BEXLER COUNTY, Texas (PNN) - May 24, 2012 - Northside Independent School District plans to track students next year on two of its campuses using technology implanted in their student identification cards in a trial that could eventually include all 112 of its schools and all of its nearly 100,000 students.
District officials said the Radio Frequency Identification (RFID) tags would improve safety by allowing them to locate students - and count them more accurately at the beginning of the school day to help offset cuts in state funding, which is partly based on attendance.
No mention was made of the invasion of privacy or the Orwellian aspect of using technology to watch over students in a supposedly free society.
Chip readers on campuses and school buses can detect a student's location but can't track the student once he or she leaves school property. Only authorized thug officials will have access to the information, according to district spokesman Pascual Gonzalez.
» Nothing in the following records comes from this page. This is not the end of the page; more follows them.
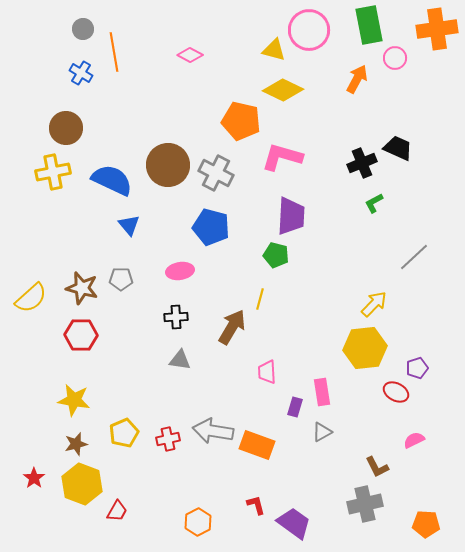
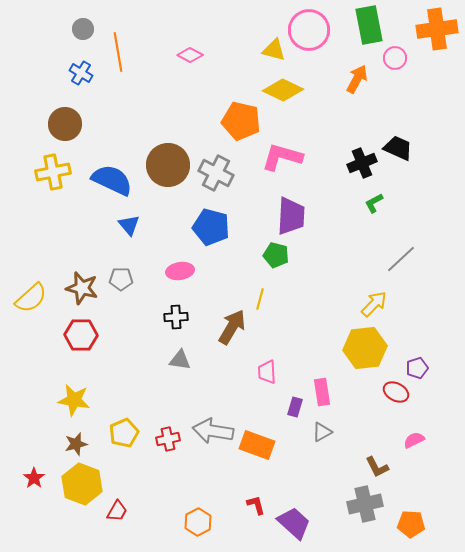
orange line at (114, 52): moved 4 px right
brown circle at (66, 128): moved 1 px left, 4 px up
gray line at (414, 257): moved 13 px left, 2 px down
purple trapezoid at (294, 523): rotated 6 degrees clockwise
orange pentagon at (426, 524): moved 15 px left
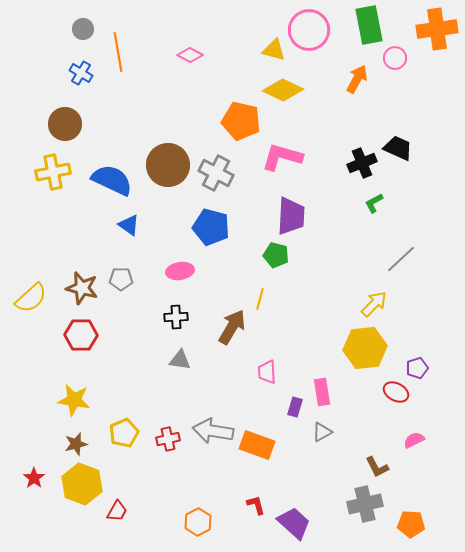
blue triangle at (129, 225): rotated 15 degrees counterclockwise
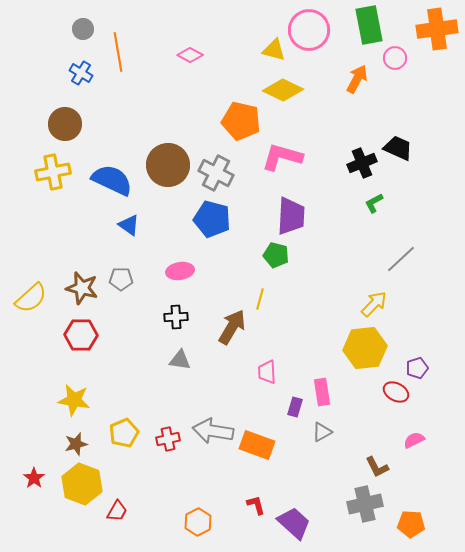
blue pentagon at (211, 227): moved 1 px right, 8 px up
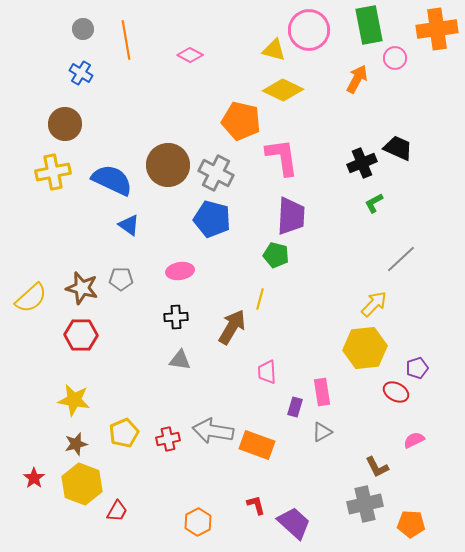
orange line at (118, 52): moved 8 px right, 12 px up
pink L-shape at (282, 157): rotated 66 degrees clockwise
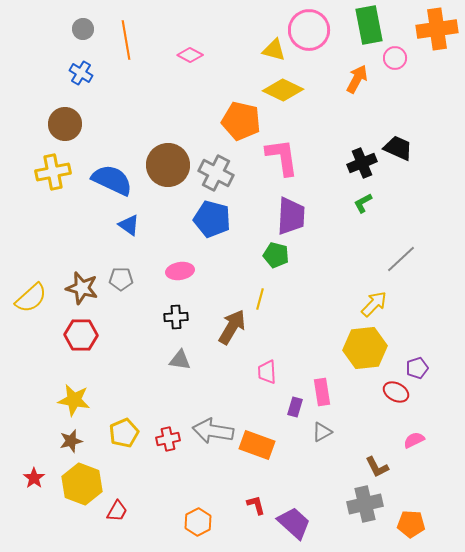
green L-shape at (374, 203): moved 11 px left
brown star at (76, 444): moved 5 px left, 3 px up
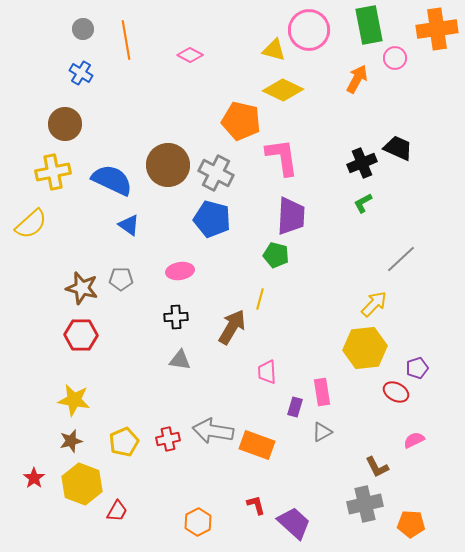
yellow semicircle at (31, 298): moved 74 px up
yellow pentagon at (124, 433): moved 9 px down
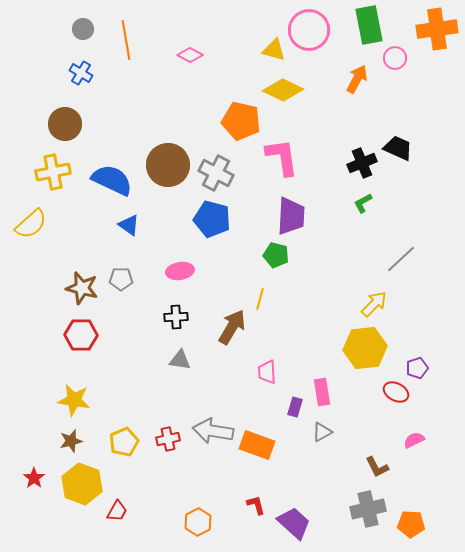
gray cross at (365, 504): moved 3 px right, 5 px down
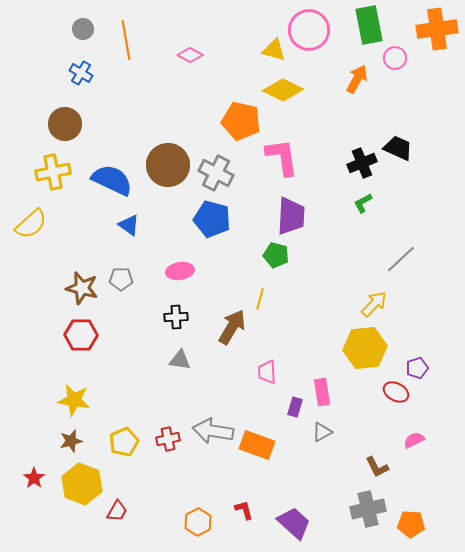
red L-shape at (256, 505): moved 12 px left, 5 px down
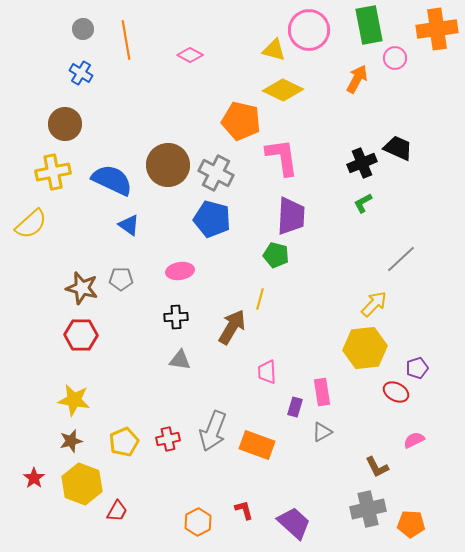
gray arrow at (213, 431): rotated 78 degrees counterclockwise
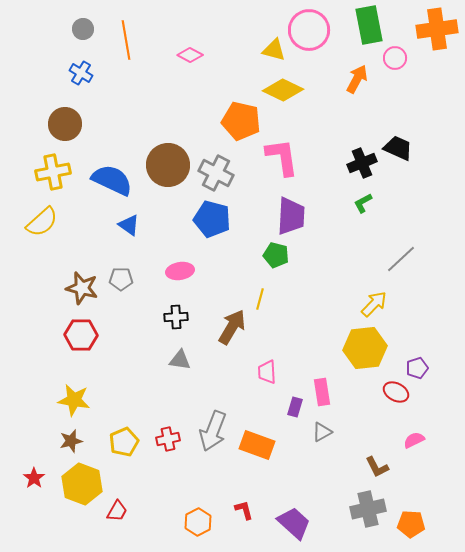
yellow semicircle at (31, 224): moved 11 px right, 2 px up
However, Gonzalez failed to explain how officials who abuse the technology and unlawfully intrude into the private lives of students would be held accountable for their actions.
Gonzalez said the district plans to send letters to parents whose students are getting the RFID-tagged ID cards. He said thug officials understand that students could leave the card somewhere, thus throwing off the system. The cards cost $15 each, and if lost, a student will have to pay for a new one.
Gonzalez indicated that the district picked schools with lower attendance rates and staff willing to pilot the tags.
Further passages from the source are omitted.